(Transcribed page contents)
[Start of section]
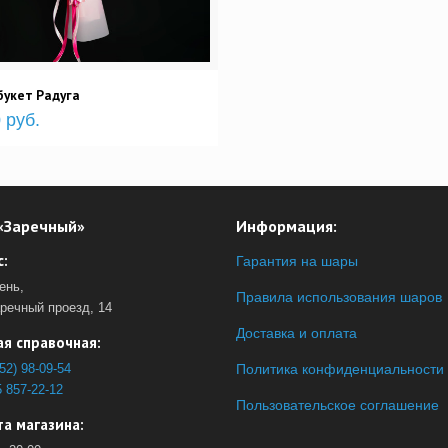
укет Радуга
 руб.
«Заречный»
Информация:
:
Гарантия на шары
ень,
Правила использования шаров
аречный проезд, 14
Доставка и оплата
я справочная:
52) 98-09-54
Политика конфиденциальности
 857-22-12
Пользовательское соглашение
а магазина:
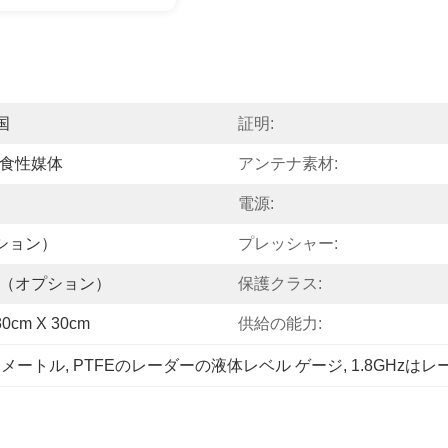
国
証明:
食性媒体
アンテナ素材:
電源:
プション）
プレッシャー:
（オプション）
保護クラス:
cm X 30cm
供給の能力:
なメートル
, 
PTFEのレーダーの液体レベル ゲージ
, 
1.8GHz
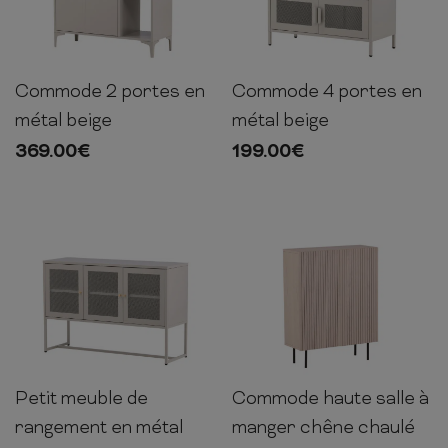
Commode 2 portes en
Commode 4 portes en
63cm
120cm
40cm
75cm
90cm
40cm
métal beige
métal beige
369.00
€
199.00
€
Petit meuble de
Commode haute salle à
80cm
120cm
40cm
103cm
80cm
30cm
rangement en métal
manger chêne chaulé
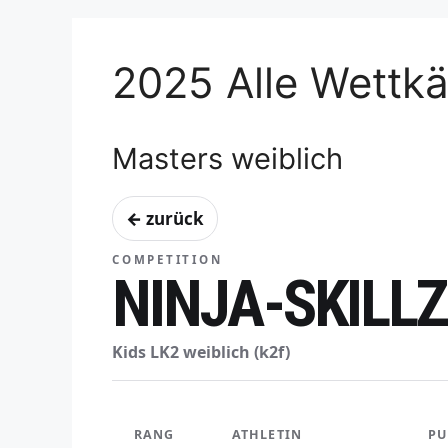
2025 Alle Wettk
Masters weiblich
← zurück
COMPETITION
NINJA-SKILL
Kids LK2 weiblich (k2f)
RANG
ATHLETIN
PU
[End of section]
- **Prompt**
Where the line containing "Пользовательское соглашение" appears in the data above, begin there and output every line through the last, exactly and without pictures.

- **The completed task**
Пользовательское соглашение
а магазина:
国
証明:
食性媒体
アンテナ素材:
電源:
プション）
プレッシャー:
（オプション）
保護クラス:
cm X 30cm
供給の能力:
なメートル
, 
PTFEのレーダーの液体レベル ゲージ
, 
1.8GHz
Commode 2 portes en
Commode 4 portes en
63cm
120cm
40cm
75cm
90cm
40cm
métal beige
métal beige
369.00
€
199.00
€
Petit meuble de
Commode haute salle à
80cm
120cm
40cm
103cm
80cm
30cm
rangement en métal
manger chêne chaulé
2025 Alle Wettk
Masters weiblich
← zurück
COMPETITION
NINJA-SKILL
Kids LK2 weiblich (k2f)
RANG
ATHLETIN
PU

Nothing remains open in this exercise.